I'm looking for a way to sample lists of probabilities.

7    29 Jan 2015 21:41 by u/gunfourhigher

I am working on a text synthesis program that reads in text and makes markov chains, but I need to weight the chains. Instead of having nodes that just have a list of words ex:(cat, dog) after "a", I need to have something like (cat:30, dog:70) where if I sample the letter a a hundred times, I get ~30ish cats and ~70ish dogs.

I am sure that this problem has been solved efficiently, or at least more so than what I am about to write. I am thinking of having a lists of 100 elements, and having the ratios of dogs to cats match the elements, and sampling the entire list randomly. I could then increase the size of the list later to account for granularity, but since I am going to be dealing with thousands of words, this isnt the best option as far as memory goes.

I hope someone understands what I'm trying to say!

It's worth noting that I can write whatever backend to this that I need, I'm not worried about details. I'm not trying to get the code written for me, I just need to know what this is called, and where I can find out more about it. I don't want to appear like someone trying to bamboozle you into doing my homework!

6 comments

1

This reminds me of a school task I worked on with MapReduce. Perhaps MapReduce might be helpful?

1

No, not really. I'm using Ruby for this project, and the solution will be pure ruby. I've run across probability vectors since my initial post, and I haven't had much time to look, but I think that's what I need.

1

Problem description is not too clear

1

I did this in CoffeeScript. Let me explain the algorithm:

  • gather all of your probability objects
  • sort them in ascending order
  • sum your probabilities
  • create a sum sequence of your probabilities
  • choose an int in the range [smallest..sum]
  • choose the first probability larger than your int chosen above

note, this assumes positive probabilities (but really, who uses negative probabilities)

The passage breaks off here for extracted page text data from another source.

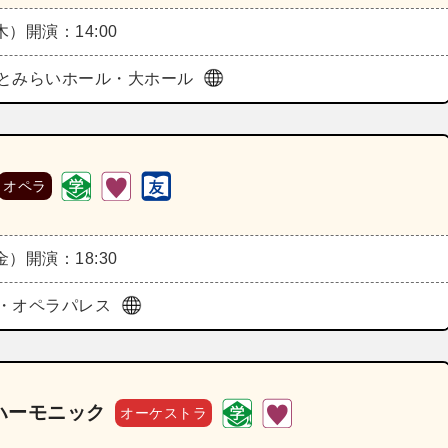
（木）
開演：14:00
とみらいホール・大ホール
オペラ
（金）
開演：18:30
・オペラパレス
ハーモニック
オーケストラ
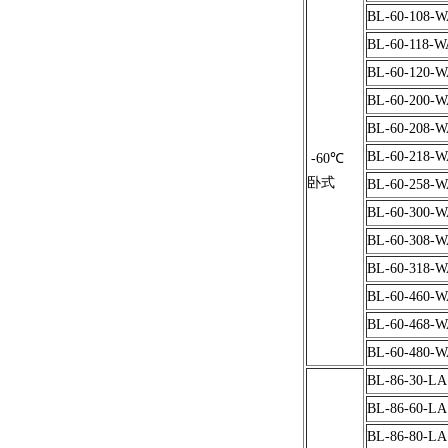
BL-60-108-
BL-60-118-W
BL-60-120-
BL-60-200-
BL-60-208-
BL-60-218-
-60℃
卧式
BL-60-258-
BL-60-300-
BL-60-308-
BL-60-318-
BL-60-460-
BL-60-468-
BL-60-480-
BL-86-30-LA
BL-86-60-LA
BL-86-80-LA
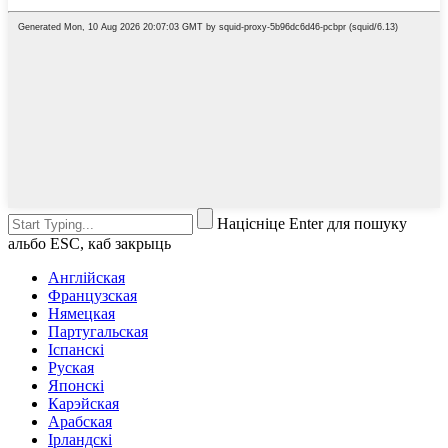
Націсніце Enter для пошуку
альбо ESC, каб закрыць
Англійская
Французская
Нямецкая
Партугальская
Іспанскі
Руская
Японскі
Карэйская
Арабская
Ірландскі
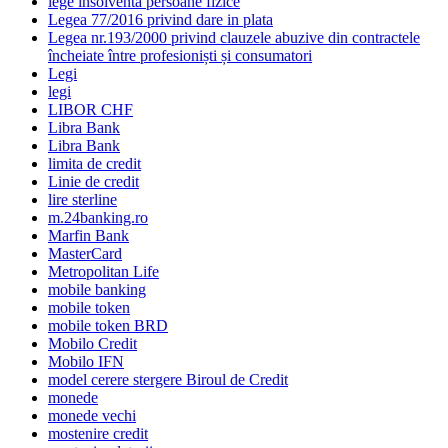
lege insolventa persoane fizice
Legea 77/2016 privind dare in plata
Legea nr.193/2000 privind clauzele abuzive din contractele
încheiate între profesioniști și consumatori
Legi
legi
LIBOR CHF
Libra Bank
Libra Bank
limita de credit
Linie de credit
lire sterline
m.24banking.ro
Marfin Bank
MasterCard
Metropolitan Life
mobile banking
mobile token
mobile token BRD
Mobilo Credit
Mobilo IFN
model cerere stergere Biroul de Credit
monede
monede vechi
mostenire credit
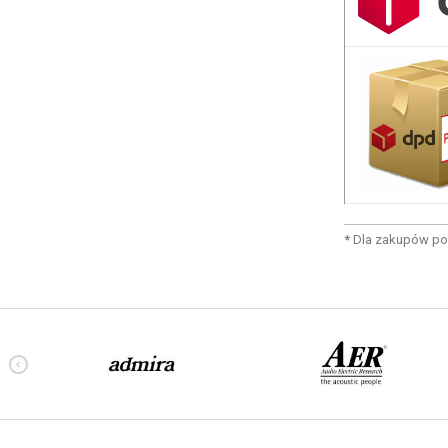
*
Dla zakupów po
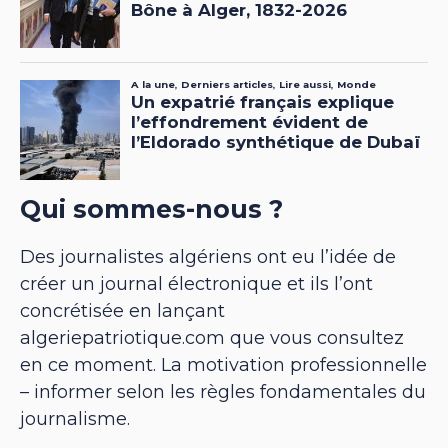
Qui sommes-nous ?
Des journalistes algériens ont eu l’idée de
créer un journal électronique et ils l’ont
concrétisée en lançant
algeriepatriotique.com que vous consultez
en ce moment. La motivation professionnelle
– informer selon les règles fondamentales du
journalisme.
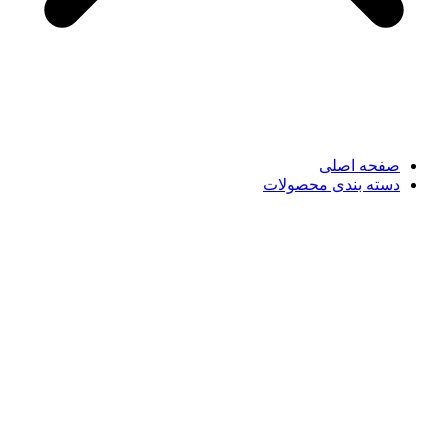
صفحه اصلی
دسته بندی محصولات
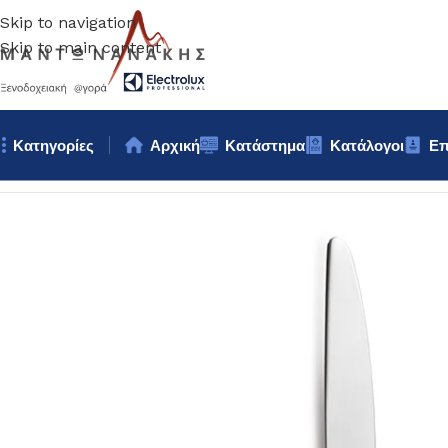
Skip to navigation
Skip to main content
Κατηγορίες
Αρχική
Κατάστημα
Κατάλογοι
Επ
Αρχική σελίδα
/
Επιτραπέζια Είδη
/
Μαχαιροπίρουνα
/
ΜΑΧΑΙΡΙ 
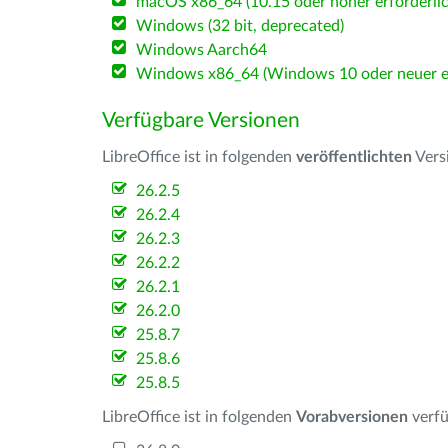
macOS x86_64 (10.15 oder höher erforderlic
Windows (32 bit, deprecated)
Windows Aarch64
Windows x86_64 (Windows 10 oder neuer er
Verfügbare Versionen
LibreOffice ist in folgenden
veröffentlichten
Vers
26.2.5
26.2.4
26.2.3
26.2.2
26.2.1
26.2.0
25.8.7
25.8.6
25.8.5
LibreOffice ist in folgenden
Vorabversionen
verfü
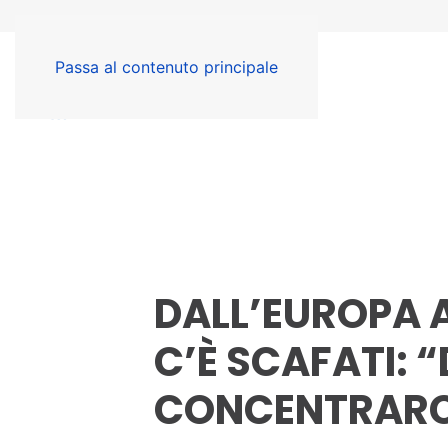
Passa al contenuto principale
DALL’EUROPA A
C’È SCAFATI:
CONCENTRARCI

a sample run could be below:

  • [10, 100, 500, 800, 1000] (sorted)
  • sum: 2410
  • [10, 110, 610, 1410, 2410] (sequenced)
  • chosen: 705
  • [10, 110, 610, 1410, 2410] (ignore anything <705)
  • result: 1410 (choose first result)

Let me know how this works out, or if you have questions.

1

That's basically a probability vector, but instead of using 1.0, you're running your own limit and adjusting it on the fly. Thanks for sharing though, I hadn't even thought about doing it that way!

0

No problem. Sorry I couldn't be more helpful.